The Force Unleashed had been my most anticipated game of the year, but sadly it didn’t live up to my expectations. At least it has an appropriate title, for in this game the Force is indeed unleashed, and unleashed big time — so much that it’s actually ridiculous. Take all the power of all the Jedi in all the Star Wars movies, add it all together, and you get an idea of what you can do here. So Yoda can lift an X-wing out of the swamp? He’s an amateur. YOU can rip a freakin’ star destroyer out of the sky, and barely break a sweat doing it! Tie fighters? Swat them away like flies. You can throw around so much lightning the Emperor would be envious. Your Force powers are so strong, you can pretty much get through the game without using your lightsaber at all. And you’re just an apprentice? What happens when you’re actually a Sith master, I wonder?

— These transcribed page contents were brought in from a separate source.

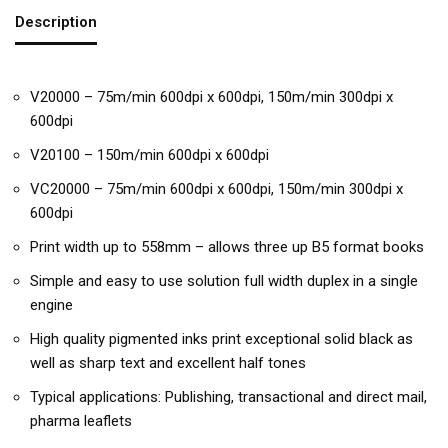
Description
V20000 – 75m/min 600dpi x 600dpi, 150m/min 300dpi x
600dpi
V20100 – 150m/min 600dpi x 600dpi
VC20000 – 75m/min 600dpi x 600dpi, 150m/min 300dpi x
600dpi
Print width up to 558mm – allows three up B5 format books
Simple and easy to use solution full width duplex in a single
engine
High quality pigmented inks print exceptional solid black as
well as sharp text and excellent half tones
Typical applications: Publishing, transactional and direct mail,
pharma leaflets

The story is rather lackluster and muddled. There’s no role-playing aspect to it, no moral choices to be made, no different paths to take (except for one minor choice near the end). You’re stuck playing the character the game gives you, doing the things the games wants you to do, sitting through the boring cut scenes trying to figure out what’s going on. You’re forced into this double/triple agent kind of arrangement, never knowing for sure if deep down inside you’re really evil or not. And the characters are flat and unimpressive, especially the main character, who is just some average-looking human guy with no unique presence at all. I feel the designers could have put in a little effort here, to give us someone more interesting, a character as compelling as Darth Maul for instance. The Jedi you have to fight are similarly unimpressive — no wisdom to impart, no witty dialogue, no evidence of their vastly greater experience with the Force, but simply opponents, just there to be killed.
The Force powers are fun, but altogether unbelievable and not consistent with everything else we know about the Star Wars universe. The graphics are good, but nothing spectacular. The voice-acting is poor. The combat system is adequate; the basics are easy enough to learn, but all the extra “combos” involve overly complex sequences of button-pushing, making them just about useless. Of course that hardly matters, because you can get through the game just by blasting those Force powers constantly.
There have been previous Star Wars games that were better than this one. Better in terms of role-playing, in terms of story, and in terms of having a more balanced and reasonable approach to the Force. I don’t know, maybe I’m strange, but I feel that games should get better as the years go by. There’s still not a Star Wars game better than Jedi Outcast, and hell, that was released six years ago. The Knights of the Old Republic games also put this one to shame.
Fracture is also disappointing in several ways. There’s a superficial veneer of science fiction, but it’s used as nothing more than a cheap background. Basically this game is a shooter largely modeled on (read: ripped off from) Halo. In fact, much of the game feels almost exactly like Halo, but without Halo’s sense of story and drama. There’s an added twist with the ground deformation technology: you are able to use the ground around you, raising it or lowering it to suit your needs (for cover, or to reach a ledge, or whatever). That’s kinda cool, but not really interesting enough to save the game from mediocrity.
It’s a satisfying, if unoriginal, combat experience, but that’s all this game has going for it. Maybe my standards are just too high, but I think there should be something more than that.